→ Your instructions:
Below are some entries. Repeat exactly the lines from the one with "phamnguyendecorvn@gmail.com" through the one with "Полная версия", and only those.

→ Excerpted data:
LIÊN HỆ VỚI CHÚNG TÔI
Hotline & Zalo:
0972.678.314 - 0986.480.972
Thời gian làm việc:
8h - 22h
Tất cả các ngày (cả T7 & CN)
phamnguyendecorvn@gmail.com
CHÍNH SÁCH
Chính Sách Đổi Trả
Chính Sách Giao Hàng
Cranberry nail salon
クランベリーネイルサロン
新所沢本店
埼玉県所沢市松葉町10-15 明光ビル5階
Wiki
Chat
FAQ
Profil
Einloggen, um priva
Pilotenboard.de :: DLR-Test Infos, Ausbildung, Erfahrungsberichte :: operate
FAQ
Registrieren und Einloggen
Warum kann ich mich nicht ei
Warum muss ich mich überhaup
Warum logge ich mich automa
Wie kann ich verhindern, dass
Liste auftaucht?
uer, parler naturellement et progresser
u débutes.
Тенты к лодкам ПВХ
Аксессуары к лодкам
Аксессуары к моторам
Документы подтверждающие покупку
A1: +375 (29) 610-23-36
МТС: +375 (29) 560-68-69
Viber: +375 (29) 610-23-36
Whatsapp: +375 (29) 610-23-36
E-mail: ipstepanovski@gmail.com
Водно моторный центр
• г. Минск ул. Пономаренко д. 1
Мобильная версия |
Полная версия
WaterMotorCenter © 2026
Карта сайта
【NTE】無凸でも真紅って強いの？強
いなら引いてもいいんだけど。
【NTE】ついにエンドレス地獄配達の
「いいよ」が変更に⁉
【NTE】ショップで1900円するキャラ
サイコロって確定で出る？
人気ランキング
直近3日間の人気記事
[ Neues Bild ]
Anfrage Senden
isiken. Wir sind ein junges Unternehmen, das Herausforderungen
* * *
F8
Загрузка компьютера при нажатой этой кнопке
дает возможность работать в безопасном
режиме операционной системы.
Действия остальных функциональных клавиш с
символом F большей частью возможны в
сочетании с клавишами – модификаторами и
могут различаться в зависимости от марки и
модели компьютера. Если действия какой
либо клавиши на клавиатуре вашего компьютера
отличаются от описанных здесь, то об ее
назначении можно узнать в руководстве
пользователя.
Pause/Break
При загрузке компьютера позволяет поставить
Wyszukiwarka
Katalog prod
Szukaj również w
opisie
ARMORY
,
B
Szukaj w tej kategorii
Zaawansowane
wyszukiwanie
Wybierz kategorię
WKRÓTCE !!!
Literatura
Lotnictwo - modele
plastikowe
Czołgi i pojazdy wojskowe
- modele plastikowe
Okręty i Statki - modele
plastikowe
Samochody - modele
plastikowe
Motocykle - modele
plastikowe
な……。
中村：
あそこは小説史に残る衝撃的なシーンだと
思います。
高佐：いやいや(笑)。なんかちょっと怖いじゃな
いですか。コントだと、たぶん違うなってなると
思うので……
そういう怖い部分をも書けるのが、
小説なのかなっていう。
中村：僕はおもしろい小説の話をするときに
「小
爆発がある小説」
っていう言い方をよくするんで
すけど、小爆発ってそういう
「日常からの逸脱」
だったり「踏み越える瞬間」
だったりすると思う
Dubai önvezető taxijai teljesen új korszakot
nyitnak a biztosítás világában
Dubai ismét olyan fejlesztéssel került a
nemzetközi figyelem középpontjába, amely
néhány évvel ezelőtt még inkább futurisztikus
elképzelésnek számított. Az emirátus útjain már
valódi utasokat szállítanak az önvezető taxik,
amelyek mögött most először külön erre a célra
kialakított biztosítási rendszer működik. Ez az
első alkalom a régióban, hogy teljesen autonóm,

→ Exercise solution:
phamnguyendecorvn@gmail.com
CHÍNH SÁCH
Chính Sách Đổi Trả
Chính Sách Giao Hàng
Cranberry nail salon
クランベリーネイルサロン
新所沢本店
埼玉県所沢市松葉町10-15 明光ビル5階
Wiki
Chat
FAQ
Profil
Einloggen, um priva
Pilotenboard.de :: DLR-Test Infos, Ausbildung, Erfahrungsberichte :: operate
FAQ
Registrieren und Einloggen
Warum kann ich mich nicht ei
Warum muss ich mich überhaup
Warum logge ich mich automa
Wie kann ich verhindern, dass
Liste auftaucht?
uer, parler naturellement et progresser
u débutes.
Тенты к лодкам ПВХ
Аксессуары к лодкам
Аксессуары к моторам
Документы подтверждающие покупку
A1: +375 (29) 610-23-36
МТС: +375 (29) 560-68-69
Viber: +375 (29) 610-23-36
Whatsapp: +375 (29) 610-23-36
E-mail: ipstepanovski@gmail.com
Водно моторный центр
• г. Минск ул. Пономаренко д. 1
Мобильная версия |
Полная версия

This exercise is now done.